• **Your assignment**
Please repeat exactly the lines below from the one containing "Namodenoson has also" down to the one containing "prostate, and melanoma.", both included, and nothing else.

Segment Start: Exercise inputs

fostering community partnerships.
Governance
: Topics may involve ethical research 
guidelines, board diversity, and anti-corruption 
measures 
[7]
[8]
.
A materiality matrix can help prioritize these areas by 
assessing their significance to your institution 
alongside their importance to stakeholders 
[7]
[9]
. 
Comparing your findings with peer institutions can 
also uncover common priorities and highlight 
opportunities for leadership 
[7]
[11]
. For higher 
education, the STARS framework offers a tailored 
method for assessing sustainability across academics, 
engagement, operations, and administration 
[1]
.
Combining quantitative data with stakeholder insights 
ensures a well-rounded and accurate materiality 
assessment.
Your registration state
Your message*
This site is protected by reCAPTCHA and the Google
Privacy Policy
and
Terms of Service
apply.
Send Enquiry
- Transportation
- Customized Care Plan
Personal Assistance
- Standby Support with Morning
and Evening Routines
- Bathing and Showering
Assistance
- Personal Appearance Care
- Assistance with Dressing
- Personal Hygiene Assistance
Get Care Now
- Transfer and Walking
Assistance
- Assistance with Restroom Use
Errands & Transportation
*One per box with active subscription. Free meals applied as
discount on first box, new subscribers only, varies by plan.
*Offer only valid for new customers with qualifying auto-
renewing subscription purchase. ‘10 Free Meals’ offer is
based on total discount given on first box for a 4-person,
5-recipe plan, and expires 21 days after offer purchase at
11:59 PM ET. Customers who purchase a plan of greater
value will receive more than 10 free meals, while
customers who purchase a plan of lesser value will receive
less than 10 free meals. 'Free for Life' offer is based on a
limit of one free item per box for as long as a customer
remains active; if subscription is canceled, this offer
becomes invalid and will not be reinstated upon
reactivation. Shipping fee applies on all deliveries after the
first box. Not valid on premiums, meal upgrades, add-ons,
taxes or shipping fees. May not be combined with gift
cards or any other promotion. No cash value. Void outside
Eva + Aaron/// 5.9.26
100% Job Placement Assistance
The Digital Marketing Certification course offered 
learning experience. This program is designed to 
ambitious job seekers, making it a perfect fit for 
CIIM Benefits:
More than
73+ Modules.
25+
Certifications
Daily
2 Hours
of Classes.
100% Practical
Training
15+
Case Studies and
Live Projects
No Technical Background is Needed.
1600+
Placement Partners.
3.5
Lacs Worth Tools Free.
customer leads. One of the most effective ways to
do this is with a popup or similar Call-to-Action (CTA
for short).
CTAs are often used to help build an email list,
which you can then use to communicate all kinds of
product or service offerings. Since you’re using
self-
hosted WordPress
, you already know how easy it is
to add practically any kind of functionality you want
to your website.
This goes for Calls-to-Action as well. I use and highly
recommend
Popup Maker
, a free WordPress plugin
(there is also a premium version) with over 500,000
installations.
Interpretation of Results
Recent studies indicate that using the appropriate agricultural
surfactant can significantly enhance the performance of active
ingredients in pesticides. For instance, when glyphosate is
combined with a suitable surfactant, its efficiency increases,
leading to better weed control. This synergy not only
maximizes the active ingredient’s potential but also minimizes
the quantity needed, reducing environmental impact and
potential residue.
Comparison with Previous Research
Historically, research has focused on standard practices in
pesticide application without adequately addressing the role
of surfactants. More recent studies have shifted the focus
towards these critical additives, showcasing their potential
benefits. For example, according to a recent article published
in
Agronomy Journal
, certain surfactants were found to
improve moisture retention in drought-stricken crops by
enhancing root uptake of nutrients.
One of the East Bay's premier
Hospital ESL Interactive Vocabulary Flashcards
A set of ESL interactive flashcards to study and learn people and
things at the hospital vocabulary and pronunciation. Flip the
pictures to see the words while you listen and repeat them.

Segment End: Exercise inputs
Segment Start: Exercise inputs

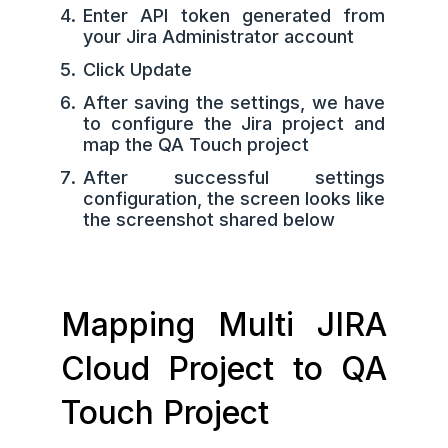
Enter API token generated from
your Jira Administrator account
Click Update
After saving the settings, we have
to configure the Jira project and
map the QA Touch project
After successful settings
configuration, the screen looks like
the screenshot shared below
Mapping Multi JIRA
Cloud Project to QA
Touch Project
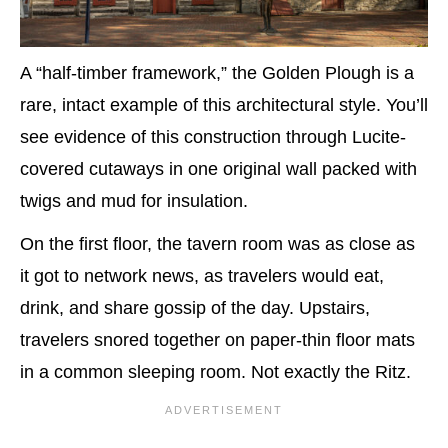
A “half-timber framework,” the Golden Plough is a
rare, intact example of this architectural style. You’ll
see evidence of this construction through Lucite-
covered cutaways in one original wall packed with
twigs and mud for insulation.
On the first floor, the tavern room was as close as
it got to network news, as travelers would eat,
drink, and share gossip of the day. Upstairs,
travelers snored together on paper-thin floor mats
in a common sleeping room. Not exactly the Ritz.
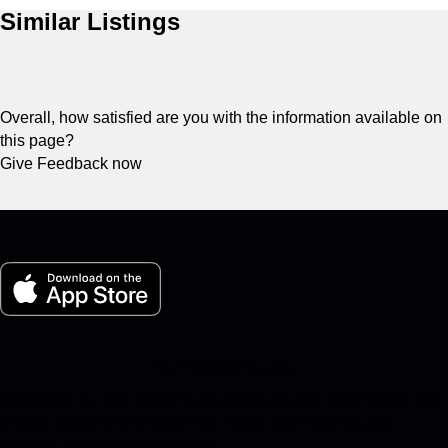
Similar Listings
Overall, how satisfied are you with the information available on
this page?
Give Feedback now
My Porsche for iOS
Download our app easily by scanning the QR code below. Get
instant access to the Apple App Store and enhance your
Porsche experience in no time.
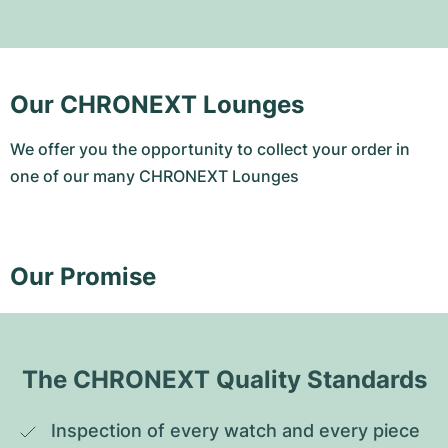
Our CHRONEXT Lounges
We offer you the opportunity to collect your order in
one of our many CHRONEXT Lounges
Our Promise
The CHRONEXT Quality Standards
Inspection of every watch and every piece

Segment End: Exercise inputs
Segment Start: Exercise inputs

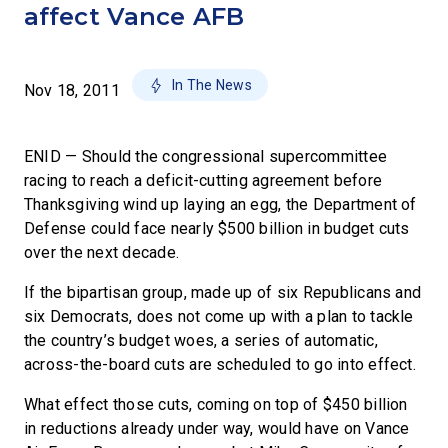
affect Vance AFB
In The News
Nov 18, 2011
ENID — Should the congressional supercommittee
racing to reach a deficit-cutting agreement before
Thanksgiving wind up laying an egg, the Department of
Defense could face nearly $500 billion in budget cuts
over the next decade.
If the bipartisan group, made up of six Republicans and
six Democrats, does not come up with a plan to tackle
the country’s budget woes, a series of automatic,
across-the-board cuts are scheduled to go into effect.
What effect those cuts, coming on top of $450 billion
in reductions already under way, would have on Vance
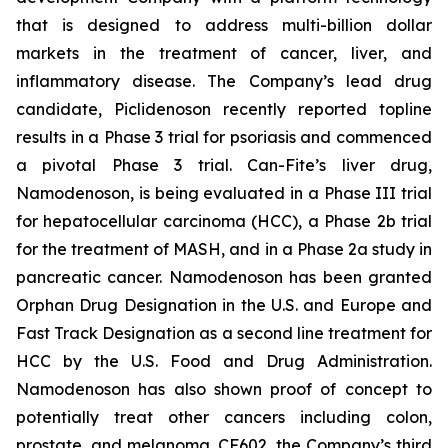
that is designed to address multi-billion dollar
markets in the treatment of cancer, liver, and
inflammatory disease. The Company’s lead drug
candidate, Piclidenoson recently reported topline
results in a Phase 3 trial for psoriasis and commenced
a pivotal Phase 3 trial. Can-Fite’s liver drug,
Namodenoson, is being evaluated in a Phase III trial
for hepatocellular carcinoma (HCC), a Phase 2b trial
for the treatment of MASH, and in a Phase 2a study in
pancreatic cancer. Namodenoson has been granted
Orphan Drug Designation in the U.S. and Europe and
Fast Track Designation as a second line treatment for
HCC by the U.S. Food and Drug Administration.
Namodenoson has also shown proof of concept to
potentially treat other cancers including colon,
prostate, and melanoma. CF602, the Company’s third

Segment End: Exercise inputs

• **Result of this exercise**
Namodenoson has also shown proof of concept to
potentially treat other cancers including colon,
prostate, and melanoma. CF602, the Company’s third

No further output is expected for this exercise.